Gençlik ve Girişimcilik Merkezi'nde gerçekleşen söyleşide Balca Alper Picht, markasını oluşturma sürecinden karşılaştığı zorluklara, üretim aşamalarından başarıya uzanan yolda edindiği tecrübelere kadar pek çok konuyu gençlerle paylaştı. Sosyolog Mürvet Özçelik Doğan'ın moderatörlüğünde gerçekleşen etkinlikte, katılımcılar girişimciliğin temel ilkelerini ve sürdürülebilir bir marka yaratmanın inceliklerini bizzat deneyimleyen birinden dinleme fırsatı yakaladı.
Gençlerin yoğun ilgi gösterdiği söyleşinin soru-cevap bölümü, etkinliğe ayrı bir değer kattı. Söyleşi, sadece bir tecrübe paylaşımı olmanın ötesine geçerek, gençlerin girişimcilik vizyonlarını genişleten, özgüvenlerini güçlendiren ve geleceğe yönelik hedeflerini daha belirgin hale getirmelerine yardımcı olan bir ortam yarattı.
"İNANMAK ÇOK ÖNEMLİ"
Gençlerin sosyal, kültürel ve mesleki gelişimine katkı sağlayan bu programda yer almaktan duyduğu memnuniyeti dile getiren Balca Alper Picht, "Bilgisayar mühendisi olarak kurumsal bir hayatta çalışıyordum. Pandemiyle birlikte doğayla olan bağımı sorgulamaya başladım. İsmimin Balca olmasından ilham alarak arıcılığı araştırmaya başladım. O dönemde Dubai'de yaşadığım için önce orada arılarla çalışmaya başladım. Böylesine kurak bir yerde arıların varlığı beni çok etkiledi. Ülkeme dönerek İznik'in Derbent köyündeki aile çiftliğimizde bu işi devam ettirmeye karar verdim. Hayatımızın büyük bir bölümü çalışmak ve üretmekle geçiyor. Bu yüzden inanmak çok önemli. Hedeflerimize sıkıca tutunmanın ve pes etmemenin, başarıya giden yolda en önemli faktör olduğunu düşünüyorum," şeklinde konuştu.

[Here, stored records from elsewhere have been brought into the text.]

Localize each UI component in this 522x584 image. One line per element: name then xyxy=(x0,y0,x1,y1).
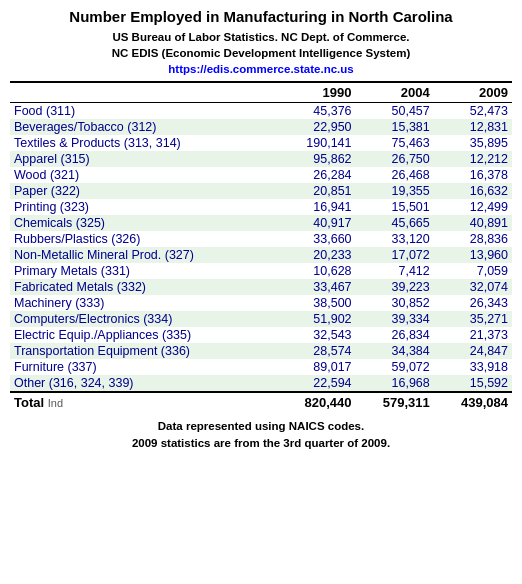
row-value: 75,463 xyxy=(356,135,434,151)
page-title: Number Employed in Manufacturing in Nort… xyxy=(10,8,512,25)
row-value: 20,233 xyxy=(277,247,355,263)
total-row: Total Ind 820,440 579,311 439,084 xyxy=(10,392,512,412)
row-value: 89,017 xyxy=(277,359,355,375)
row-value: 16,632 xyxy=(434,183,512,199)
row-value: 16,941 xyxy=(277,199,355,215)
row-value: 32,543 xyxy=(277,327,355,343)
row-value: 33,918 xyxy=(434,359,512,375)
row-value: 12,499 xyxy=(434,199,512,215)
row-value: 28,836 xyxy=(434,231,512,247)
row-label: Beverages/Tobacco (312) xyxy=(10,119,277,135)
table-row: Chemicals (325)40,91745,66540,891 xyxy=(10,215,512,231)
row-value: 15,501 xyxy=(356,199,434,215)
table-row: Rubbers/Plastics (326)33,66033,12028,836 xyxy=(10,231,512,247)
row-value: 12,831 xyxy=(434,119,512,135)
row-label: Primary Metals (331) xyxy=(10,263,277,279)
footer-line1: Data represented using NAICS codes. xyxy=(158,420,364,432)
row-value: 16,378 xyxy=(434,167,512,183)
row-value: 16,968 xyxy=(356,375,434,392)
row-label: Non-Metallic Mineral Prod. (327) xyxy=(10,247,277,263)
row-value: 17,072 xyxy=(356,247,434,263)
row-value: 24,847 xyxy=(434,343,512,359)
row-value: 34,384 xyxy=(356,343,434,359)
row-label: Chemicals (325) xyxy=(10,215,277,231)
row-label: Furniture (337) xyxy=(10,359,277,375)
row-value: 33,660 xyxy=(277,231,355,247)
table-body: Food (311)45,37650,45752,473Beverages/To… xyxy=(10,103,512,393)
row-value: 20,851 xyxy=(277,183,355,199)
row-value: 39,334 xyxy=(356,311,434,327)
col-header-1990: 1990 xyxy=(277,82,355,103)
table-row: Fabricated Metals (332)33,46739,22332,07… xyxy=(10,279,512,295)
row-value: 95,862 xyxy=(277,151,355,167)
table-row: Food (311)45,37650,45752,473 xyxy=(10,103,512,120)
table-row: Wood (321)26,28426,46816,378 xyxy=(10,167,512,183)
row-value: 10,628 xyxy=(277,263,355,279)
row-label: Printing (323) xyxy=(10,199,277,215)
subtitle-line1: US Bureau of Labor Statistics. NC Dept. … xyxy=(112,31,409,43)
row-value: 7,412 xyxy=(356,263,434,279)
total-text: Total xyxy=(14,395,44,410)
footer-notes: Data represented using NAICS codes. 2009… xyxy=(10,418,512,453)
row-label: Paper (322) xyxy=(10,183,277,199)
row-label: Electric Equip./Appliances (335) xyxy=(10,327,277,343)
subtitle: US Bureau of Labor Statistics. NC Dept. … xyxy=(10,29,512,61)
row-value: 50,457 xyxy=(356,103,434,120)
table-row: Primary Metals (331)10,6287,4127,059 xyxy=(10,263,512,279)
row-value: 59,072 xyxy=(356,359,434,375)
row-value: 26,834 xyxy=(356,327,434,343)
table-row: Apparel (315)95,86226,75012,212 xyxy=(10,151,512,167)
total-1990: 820,440 xyxy=(277,392,355,412)
total-2004: 579,311 xyxy=(356,392,434,412)
row-label: Fabricated Metals (332) xyxy=(10,279,277,295)
row-value: 35,271 xyxy=(434,311,512,327)
row-label: Computers/Electronics (334) xyxy=(10,311,277,327)
footer-line2: 2009 statistics are from the 3rd quarter… xyxy=(132,437,390,449)
table-row: Other (316, 324, 339)22,59416,96815,592 xyxy=(10,375,512,392)
row-value: 26,343 xyxy=(434,295,512,311)
source-url: https://edis.commerce.state.nc.us xyxy=(10,63,512,75)
row-value: 26,750 xyxy=(356,151,434,167)
row-label: Apparel (315) xyxy=(10,151,277,167)
row-value: 40,917 xyxy=(277,215,355,231)
subtitle-line2: NC EDIS (Economic Development Intelligen… xyxy=(112,47,410,59)
table-row: Electric Equip./Appliances (335)32,54326… xyxy=(10,327,512,343)
row-value: 22,594 xyxy=(277,375,355,392)
row-value: 26,284 xyxy=(277,167,355,183)
row-label: Machinery (333) xyxy=(10,295,277,311)
row-value: 26,468 xyxy=(356,167,434,183)
col-header-2004: 2004 xyxy=(356,82,434,103)
row-value: 19,355 xyxy=(356,183,434,199)
table-row: Paper (322)20,85119,35516,632 xyxy=(10,183,512,199)
row-label: Wood (321) xyxy=(10,167,277,183)
row-label: Other (316, 324, 339) xyxy=(10,375,277,392)
row-value: 12,212 xyxy=(434,151,512,167)
row-value: 33,120 xyxy=(356,231,434,247)
row-value: 45,376 xyxy=(277,103,355,120)
table-header-row: 1990 2004 2009 xyxy=(10,82,512,103)
row-label: Textiles & Products (313, 314) xyxy=(10,135,277,151)
page-container: Number Employed in Manufacturing in Nort… xyxy=(0,0,522,463)
table-row: Textiles & Products (313, 314)190,14175,… xyxy=(10,135,512,151)
row-value: 15,381 xyxy=(356,119,434,135)
row-value: 190,141 xyxy=(277,135,355,151)
row-value: 45,665 xyxy=(356,215,434,231)
row-label: Food (311) xyxy=(10,103,277,120)
table-row: Printing (323)16,94115,50112,499 xyxy=(10,199,512,215)
table-row: Computers/Electronics (334)51,90239,3343… xyxy=(10,311,512,327)
row-value: 38,500 xyxy=(277,295,355,311)
table-row: Non-Metallic Mineral Prod. (327)20,23317… xyxy=(10,247,512,263)
row-value: 13,960 xyxy=(434,247,512,263)
row-value: 32,074 xyxy=(434,279,512,295)
row-value: 7,059 xyxy=(434,263,512,279)
row-value: 39,223 xyxy=(356,279,434,295)
row-value: 40,891 xyxy=(434,215,512,231)
row-value: 30,852 xyxy=(356,295,434,311)
table-row: Machinery (333)38,50030,85226,343 xyxy=(10,295,512,311)
total-2009: 439,084 xyxy=(434,392,512,412)
row-label: Transportation Equipment (336) xyxy=(10,343,277,359)
row-value: 22,950 xyxy=(277,119,355,135)
row-value: 52,473 xyxy=(434,103,512,120)
col-header-2009: 2009 xyxy=(434,82,512,103)
col-header-label xyxy=(10,82,277,103)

"GİRİŞİMCİLİK SATRANÇ OYUNUNA BENZER"
Girişimcilikte hataların yapılabileceğine vurgu yapan Picht, "Girişimciliği bir satranç oyunu gibi düşünmeliyiz. Hatayı fark ettiğimiz anda müdahale için harekete geçmeliyiz. Verilen kararların uygulamaya yansıması, o geminin dönmesi ve manevra yapabilmesi biraz zaman alabilir. Ancak girişimci olduğunuzda, bir şeyi kendiniz inşa ettiğiniz için kararları daha kolay alabilirsiniz. Bu, işin en güzel tarafı. Arılarla yolculuğa başladığımda ne kadar bal üreteceğimiz hiç aklıma gelmedi. Benim en büyük hedefim, arılara en iyi şekilde bakmaktı. İlk balımızı aldığımızda meşe balı olduğunu bilmiyordum. Doğa bize en güzelini sundu. Daha sonra balımız uluslararası arenada altın ödüle layık görüldü. Umarım bu hikaye herkese ilham verir. Hayallerinizin peşinden asla vazgeçmeyin," dedi.